Montreal Expos

  • And Now, YOUR 2004 Montreal…uh, San Juan, uh Monterrey…Expos!: Of the 30 teams in Major League Baseball, none face as much uncertainty as the two clubs at opposite ends of well, pretty much every spectrum–the Yankees and the Expos. With far more money to spend than any other team and an owner looking to clean house at the slightest sign of weakness, the Yankees are expected to completely revamp their roster this off-season. The Expos’ roster is equally full of uncertainty, though for very different reasons:
    • Their best player is a free agent whose salary demands will make him a long shot to return
    • Nearly every other significant player on the 25-man roster is arbitration-eligible, which will sorely test the club’s limited budget
    • That budget is in limbo as Major League Baseball, as always, is taking forever to decide on the Expos’ future

    To get an idea of the challenge Omar Minaya will face constructing a contender for next season, here’s a rough sketch of what the club would look like if it kept every player from its big league roster at the end of the season, with a couple tweaks thrown in. Projected salaries are taken from a combination of this always helpful player contracts site, and best guesses at arbitration awards:

     C: Barrett ($3M), Schneider ($0.3M)
    1B: Cordero ($1M)
    2B: Vidro ($7.75M, $7M base plus incentives kicking in)
    SS: Cabrera ($5.5M)
    3B: Zeile ($0.5M)
    IF: Carroll ($0.3M), Mateo ($0.3M), Macias ($1.0M)
    LF: Wilkerson ($0.3M)
    CF: Chavez ($0.3M)
    RF: Guerrero ($15M)
    OF: Sledge ($0.3M), Calloway ($0.3M)
    SP: Vazquez ($9.5M), L. Hernandez ($6M), O. Hernandez ($4M),
    Armas ($2.5M), Ohka ($1.5M) RP: Biddle ($1.5M), Stewart ($1M), Eischen ($1M),
    Ayala ($0.3M), Cordero ($0.3M), Tucker ($0.3M)
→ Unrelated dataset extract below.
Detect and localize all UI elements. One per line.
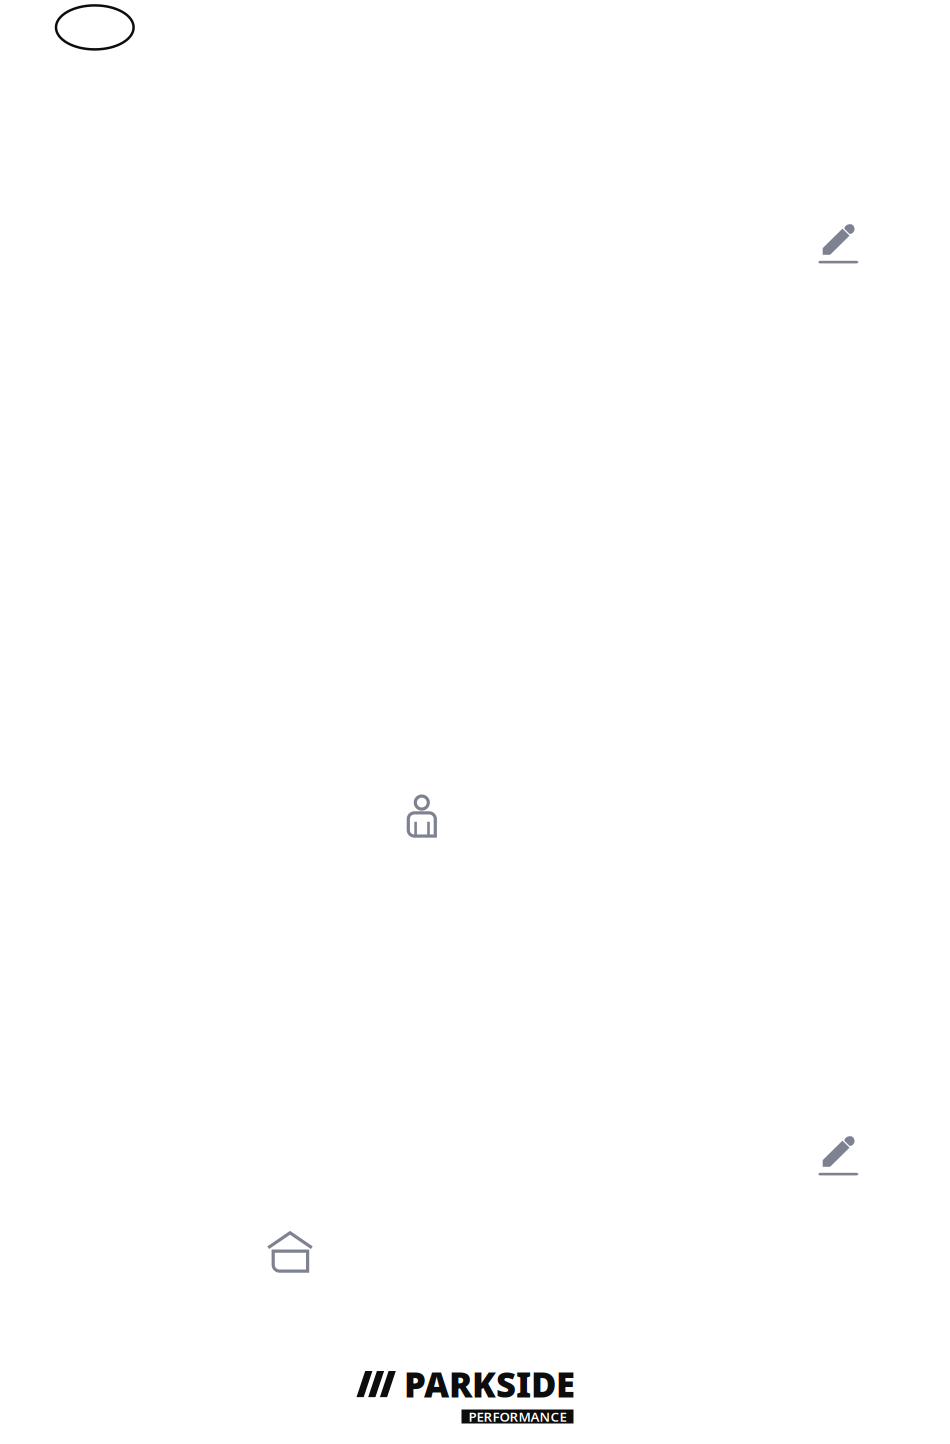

    Keeping almost everyone in place, you get an estimated payroll of just under $64 million. Expos’ players made about $51 million in 2003, but about $6 million of that figure came from other clubs covering the salaries of Livan Hernandez and Orlando Hernandez. Given the Expos’ severely restricted revenue stream, even with 22 “home” games likely to be played in Puerto Rico or Mexico this year…not gonna happen.

    We’ve already assumed the Expos don’t make the dumbest move in the history of pro sports and pick up Fernando Albatross 2004 option. This roster also assumes they don’t bring back Edwards Guzman or Joe Vitiello, and do bring back Wil Cordero and Todd Zeile to man the corners. Hmmm…this team needs help, and we’re already about $20 million over budget.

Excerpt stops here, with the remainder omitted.